L’article 1764 de l’avant-projet : « Si plusieurs entrepreneurs concourent à la réalisation de l’ouvrage, chacun est tenu envers le client de coopérer avec ceux dont l’intervention s’imbrique avec la sienne. Sauf clause de solidarité, la cotraitance oblige conjointement les entrepreneurs à l’égard du client. » |
Il a été préalablement souligné par le Professeur Gautier que la cotraitance est définie comme « incitant les entrepreneurs à se coordonner ».
À la lecture de cet article, Maître Balavoine pose plusieurs questions concernant la cotraitance.
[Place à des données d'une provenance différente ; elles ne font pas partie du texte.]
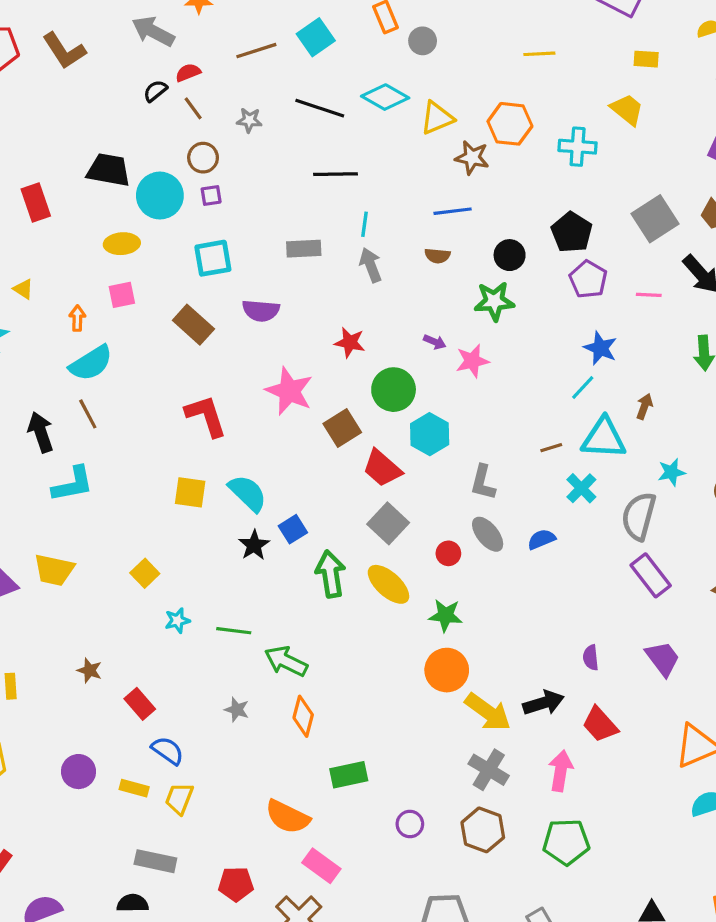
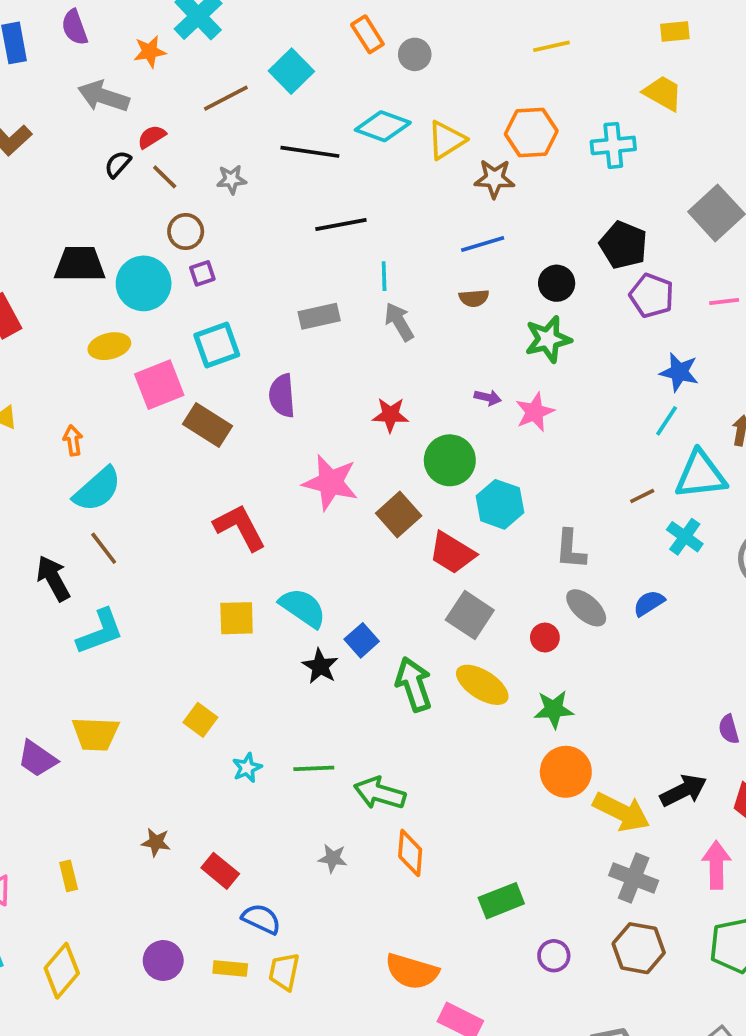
pink square: (122, 295) -> (159, 385), moved, size x1.5
purple semicircle: (261, 311) -> (282, 396), turned 90
green rectangle: (349, 775) -> (501, 901), moved

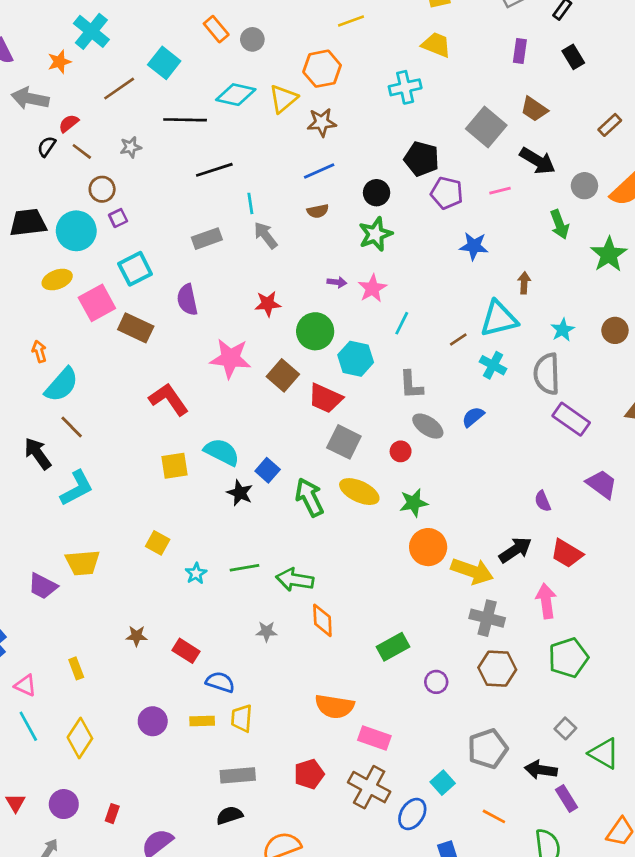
orange hexagon: (531, 132) -> (322, 69), moved
cyan line: (667, 421) -> (402, 323), moved

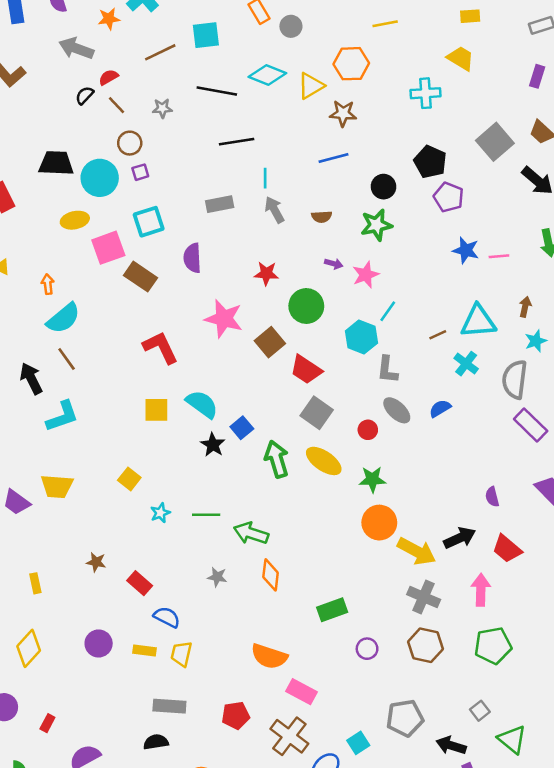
cyan square: (164, 63) -> (206, 35), turned 36
pink line: (500, 191) -> (499, 256), moved
brown semicircle: (318, 211) -> (322, 217), moved
brown arrow: (524, 283) -> (525, 307), moved
cyan hexagon: (356, 359) -> (361, 337), moved

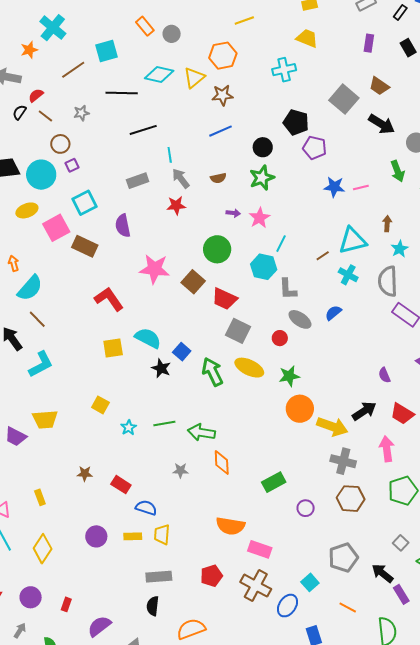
red star: (266, 273) -> (176, 205), moved
black semicircle: (156, 742) -> (153, 606), turned -66
black arrow: (451, 745) -> (382, 573), turned 30

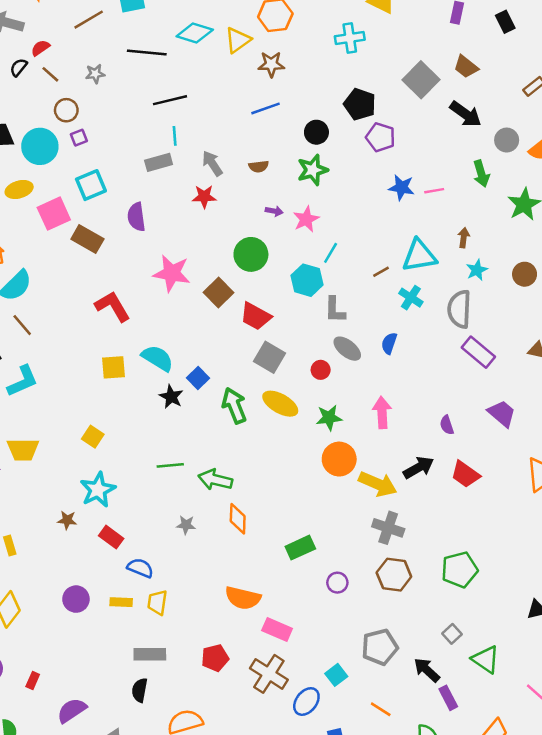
cyan line: (170, 155) -> (175, 136), moved
blue semicircle: (333, 313) -> (389, 343), turned -36
cyan star: (129, 428) -> (98, 490), moved, size x1.8
pink arrow: (387, 449) -> (382, 413), moved

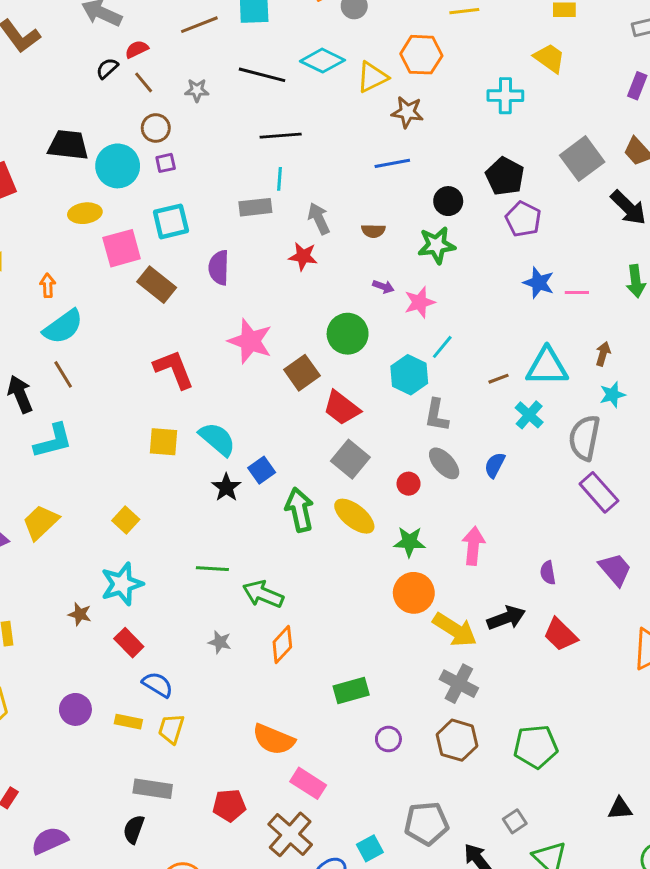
yellow trapezoid: (23, 450) -> (41, 522), turned 128
orange diamond: (238, 519) -> (282, 644), turned 32

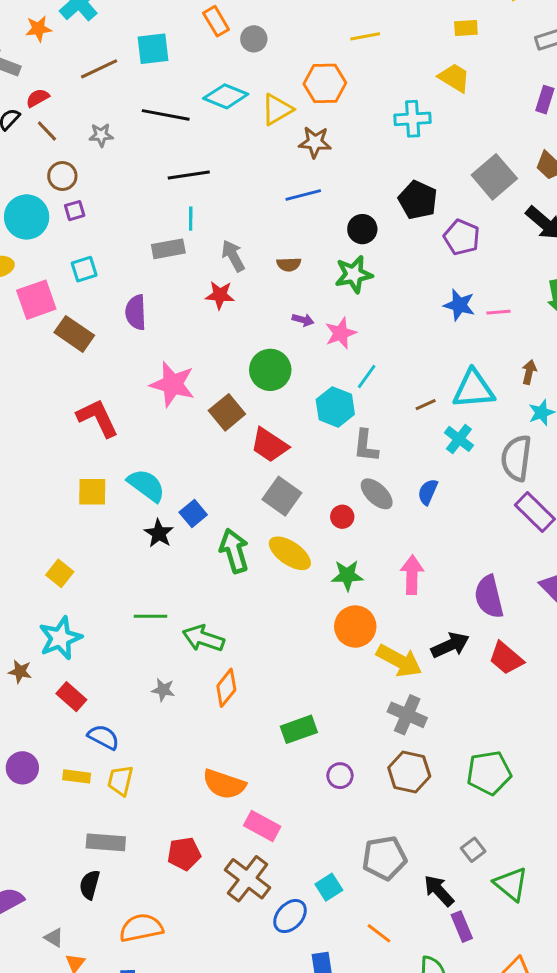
purple pentagon: (523, 219) -> (462, 237), moved
cyan square: (171, 221) -> (84, 269), size x0.7
purple semicircle: (548, 573) -> (489, 597), size x1.8

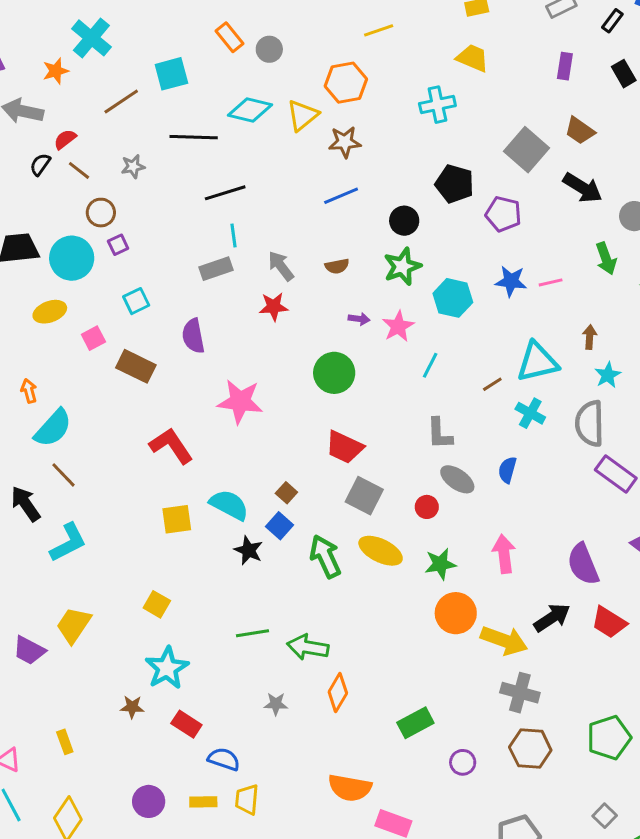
pink square: (36, 300) -> (93, 338), size x0.6
cyan hexagon: (335, 407) -> (453, 298), moved
brown square: (227, 412) -> (286, 493), moved, size x0.6

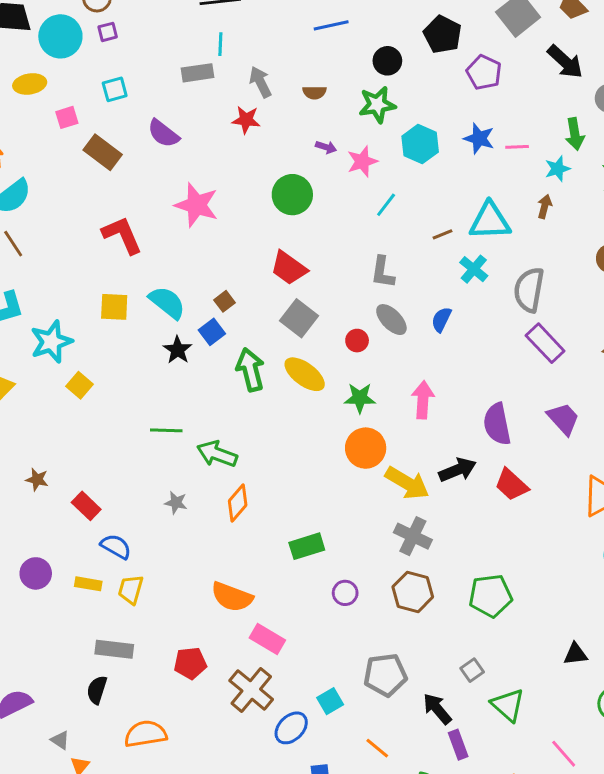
purple semicircle: (193, 336) -> (163, 133), turned -52
cyan star: (608, 375) -> (558, 169), moved
cyan star: (167, 668) -> (51, 342), moved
En premier lieu, le Professeur Pierre-Yves Gautier rappelle que le terme « imbriqué » est emprunté au latin « imbricatus » désignant un chevauchement. Il illustre son propos en prenant pour exemple, les tuiles d’un toit qui se chevauchent les unes avec les autres.
Au regard de l’article 1764, le terme « imbriqué » doit être considéré comme reflétant un état d’esprit des entrepreneurs les uns envers les autres. En effet, le Professeur Gautier rappelle que le but premier de ces acteurs du contrat d’entreprise n’est autre que l’achèvement d’un ensemble. Ainsi, dans le terme « imbriqué », est implicitement évoqué, l’objectif de coopération qui doit être perçu comme un objectif de moyen.
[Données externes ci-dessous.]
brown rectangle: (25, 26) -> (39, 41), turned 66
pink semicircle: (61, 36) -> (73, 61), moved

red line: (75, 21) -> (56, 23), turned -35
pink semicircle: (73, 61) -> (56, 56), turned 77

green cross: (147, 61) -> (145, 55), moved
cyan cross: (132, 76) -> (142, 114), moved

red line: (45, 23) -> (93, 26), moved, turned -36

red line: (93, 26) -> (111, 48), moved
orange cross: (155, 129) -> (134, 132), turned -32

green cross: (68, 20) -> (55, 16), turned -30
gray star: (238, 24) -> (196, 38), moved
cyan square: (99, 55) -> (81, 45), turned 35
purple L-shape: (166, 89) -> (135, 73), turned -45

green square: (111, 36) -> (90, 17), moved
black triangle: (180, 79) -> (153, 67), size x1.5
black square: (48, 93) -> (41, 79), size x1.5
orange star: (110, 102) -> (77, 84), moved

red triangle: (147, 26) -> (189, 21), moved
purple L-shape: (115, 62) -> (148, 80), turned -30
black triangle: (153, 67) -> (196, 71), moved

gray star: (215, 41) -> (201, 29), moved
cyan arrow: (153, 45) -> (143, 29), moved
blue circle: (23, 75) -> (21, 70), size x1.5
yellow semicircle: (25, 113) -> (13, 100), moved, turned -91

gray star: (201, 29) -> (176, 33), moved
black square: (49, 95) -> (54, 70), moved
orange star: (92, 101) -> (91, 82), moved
Une question subsiste cependant, quid des cas où les travaux ne seraient pas imbriqués ?
Le Professeur Pierre-Yves Gautier souligne qu’au sein du contrat d’entreprise, la question de l’effet relatif des contrats ne se pose pas puisque c’est une obligation légale qui s’impose aux contrats. Le contrat d’entreprise ne crée d’obligations qu’entre les parties.
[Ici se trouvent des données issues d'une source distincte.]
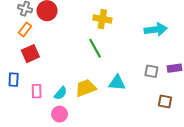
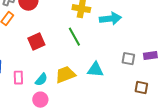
cyan arrow: (156, 29) -> (110, 19), moved
red square: (30, 54) -> (36, 42), moved

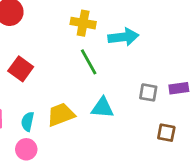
green line: (74, 37) -> (89, 62), moved
red square: (36, 42) -> (21, 69), turned -30
cyan semicircle: (41, 80) -> (28, 122), turned 152

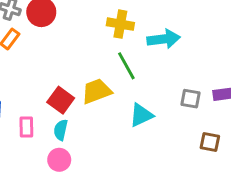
red square: (21, 69) -> (61, 100), moved
cyan triangle: (103, 108) -> (141, 115), turned -30
yellow trapezoid: (61, 115) -> (96, 91), moved

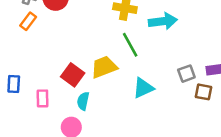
gray square: (190, 99) -> (186, 74), turned -30
cyan semicircle: (61, 130) -> (83, 101), moved
brown square: (210, 142) -> (203, 92), moved

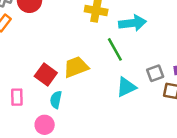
green line: (130, 45) -> (115, 49), moved
cyan triangle: (143, 88) -> (126, 87), moved

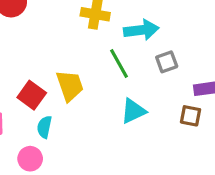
yellow trapezoid: (76, 67) -> (70, 86), turned 92
gray square: (155, 73) -> (167, 62), moved

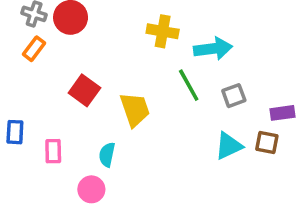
gray square: (167, 62) -> (234, 96), moved
red square: (32, 95) -> (84, 90), moved
cyan triangle: (133, 111) -> (229, 146), moved

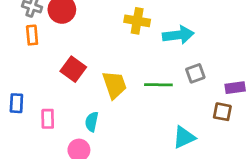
orange rectangle: (34, 49) -> (32, 35), turned -42
green line: (189, 85) -> (158, 85), moved, turned -60
cyan triangle: (229, 146) -> (184, 137), moved

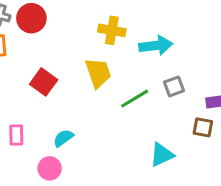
yellow trapezoid: (114, 85) -> (98, 73), moved
green line: (158, 85) -> (135, 99), turned -32
cyan semicircle: (92, 122) -> (63, 138), turned 42

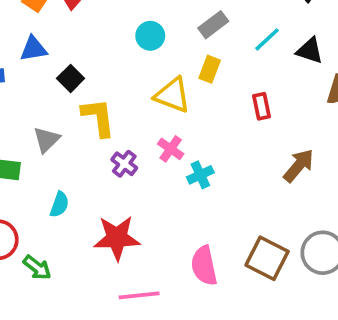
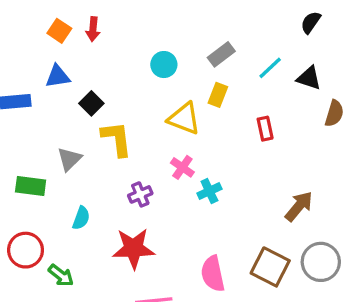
purple cross: (124, 164) -> (140, 194), moved, turned 30
brown arrow: (299, 166) -> (299, 206), moved

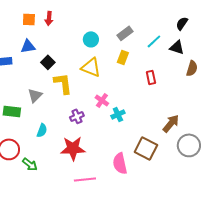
black semicircle: (311, 22) -> (182, 23), moved
orange square: (59, 31) -> (29, 19), turned -32
yellow triangle: (184, 119) -> (91, 67), moved
gray circle: (321, 262) -> (189, 145), moved
brown square: (270, 267) -> (146, 148), moved

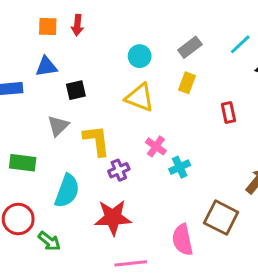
cyan line: (154, 41) -> (240, 44), moved
black square: (48, 62) -> (76, 90), turned 32
yellow L-shape: (63, 83) -> (97, 141), moved
gray triangle: (35, 95) -> (58, 126), moved
cyan semicircle: (42, 130) -> (67, 191), size x1.6

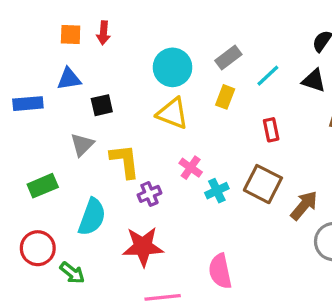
cyan line: (240, 44) -> (268, 76), moved
cyan circle: (140, 56) -> (173, 67), size x1.5
green rectangle: (23, 163) -> (43, 186), turned -30
brown square: (221, 218) -> (263, 184), moved

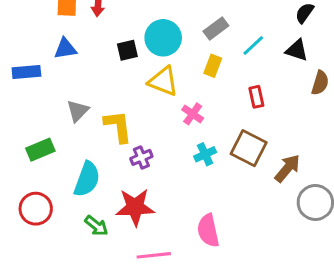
black square: (102, 105) -> (127, 50), moved
pink cross: (191, 168) -> (193, 114), moved
green arrow: (72, 273) -> (96, 226), moved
L’hypothèse évoquée est celle du maître d’ouvrage qui engage ses propres entrepreneurs et ainsi, chacun va se concerter pour parvenir à définir son rôle.
Cependant, le Professeur Gautier évoque la création d’une obligation pour le maître de l’ouvrage même si ce sont deux contrats distincts entre l’entrepreneur, le maître d’œuvre et le maître de l’ouvrage. En effet, admettre cette nouvelle obligation reviendrait à créer une obligation tripartite qui serait parallèlement admise à celle d’obligation in solidum.
B. L’immixtion du maître d’ouvrage
L’article 1766 de l’avant-projet : |
Selon l’analyse de Maître Balavoine une question se pose concernant l’immixtion du maître d’ouvrage.
Le Professeur Gautier emploie le terme de « simplification de la preuve ». En effet, selon lui l’objet de cet article 1766 est de pré-constituer la preuve de l’immixtion du maître d’ouvrage et de permettre ainsi à l’entrepreneur d’obtenir son exonération.
La jurisprudence rappelle régulièrement les conditions d’applicabilité de l’une des causes d’exonération de la responsabilité des constructeurs, souvent invoquée par eux : l’immixtion fautive du maître d’ouvrage. L’article 1792 du Code civil prévoit en effet que les constructeurs peuvent s’exonérer, totalement ou plus généralement partiellement, de leur responsabilité décennale en démontrant l’existence d’une cause étrangère ayant contribué au dommage, telle que la force majeure, le fait d’un tiers ou la faute du maître d’ouvrage.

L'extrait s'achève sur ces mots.